Controlling the interaction forces between a human and an exoskeleton is crucial for providing transparency or adjusting assistance or resistance levels. However, it is an open problem to control the interaction forces of lower-limb exoskeletons designed for unrestricted overground walking. For these types of exoskeletons, it is challenging to implement force/torque sensors at every contact between the user and the exoskeleton for direct force measurement. Moreover, it is important to compensate for the exoskeleton's whole-body gravitational and dynamical forces, especially for heavy lower-limb exoskeletons. Previous works either simplified the dynamic model by treating the legs as independent double pendulums, or they did not close the loop with interaction force feedback. The proposed whole-exoskeleton closed-loop compensation (WECC) method calculates the interaction torques during the complete gait cycle by using whole-body dynamics and joint torque measurements on a hip-knee exoskeleton. Furthermore, it uses a constrained optimization scheme to track desired interaction torques in a closed loop while considering physical and safety constraints. We evaluated the haptic transparency and dynamic interaction torque tracking of WECC control on three subjects. We also compared the performance of WECC with a controller based on a simplified dynamic model and a passive version of the exoskeleton. The WECC controller results in a consistently low absolute interaction torque error during the whole gait cycle for both zero and nonzero desired interaction torques. In contrast, the simplified controller yields poor performance in tracking desired interaction torques during the stance phase.

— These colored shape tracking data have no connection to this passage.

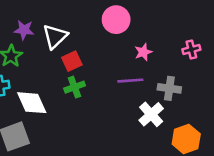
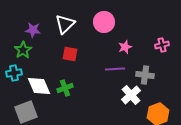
white triangle: (55, 36) -> (65, 24), moved
red square: (72, 61) -> (70, 54), turned 35
green cross: (75, 87) -> (65, 88), moved

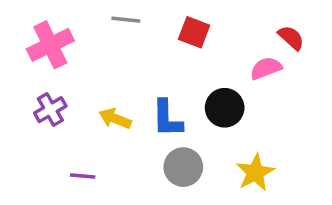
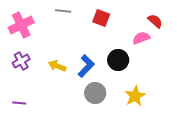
blue L-shape: (167, 119) -> (86, 66), turned -135
purple line: (83, 176) -> (19, 103), moved

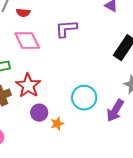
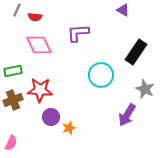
red star: (28, 86) -> (40, 90), turned -30
cyan circle: (84, 98) -> (101, 75), moved

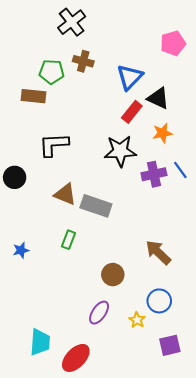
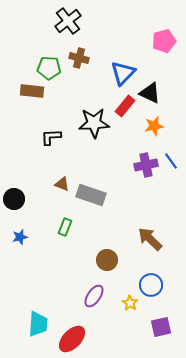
black L-shape: (54, 145) -> (51, 137), size x0.7
black star: (120, 151) -> (94, 123), moved
black circle: (15, 177) -> (14, 199), moved
brown triangle: (65, 194) -> (62, 184), size x0.7

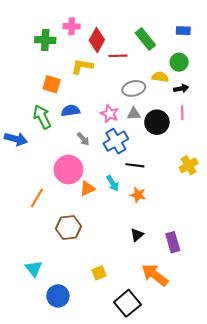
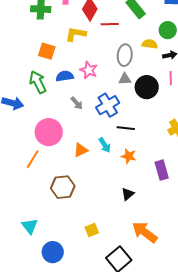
gray ellipse: (134, 88) -> (125, 55), turned -70
pink star: (110, 114) -> (89, 70), moved
pink circle: (68, 170) -> (49, 132), moved
purple rectangle: (173, 242) -> (162, 170), moved

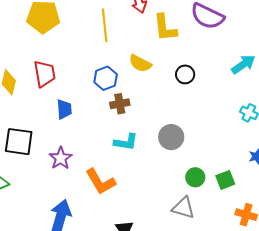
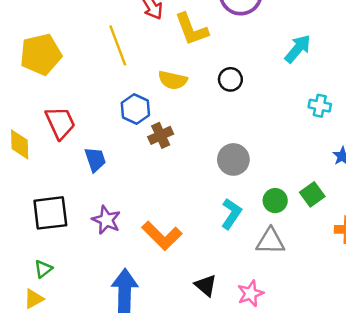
cyan L-shape: (126, 142) -> (231, 214), moved, turned -50

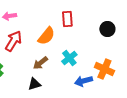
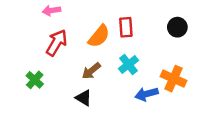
red rectangle: (67, 19) -> (126, 27), moved
black triangle: (34, 84) -> (84, 98), turned 48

翻译：控制人体与外骨骼之间的交互力对于实现力觉透明性或调节助力/阻力水平至关重要。然而，针对无约束地面行走的下肢外骨骼，其交互力控制仍是一个未解决的难题。此类外骨骼在用户与设备的每个接触点安装力/力矩传感器进行直接力测量存在技术挑战。此外，补偿外骨骼全身重力与动力学效应（特别是重型下肢外骨骼）至关重要。现有研究或采用简化动力学模型（将腿部视为独立双摆），或未构成交互力反馈闭环。本文提出的全身外骨骼闭环补偿（WECC）方法，基于髋-膝外骨骼的全身动力学与关节力矩测量，计算完整步态周期内的交互力矩。该方法进一步采用约束优化方案，在考虑物理约束与安全边界的同时，实现期望交互力矩的闭环跟踪。我们通过三名受试者实验评估了WECC控制的力觉透明性与动态交互力矩跟踪性能，并与基于简化动力学模型的控制器及被动状态外骨骼进行对比。结果表明：在零与非零期望交互力矩条件下，WECC控制器在完整步态周期中均保持低绝对交互力矩误差；而简化控制器在支撑相跟踪期望交互力矩时表现较差。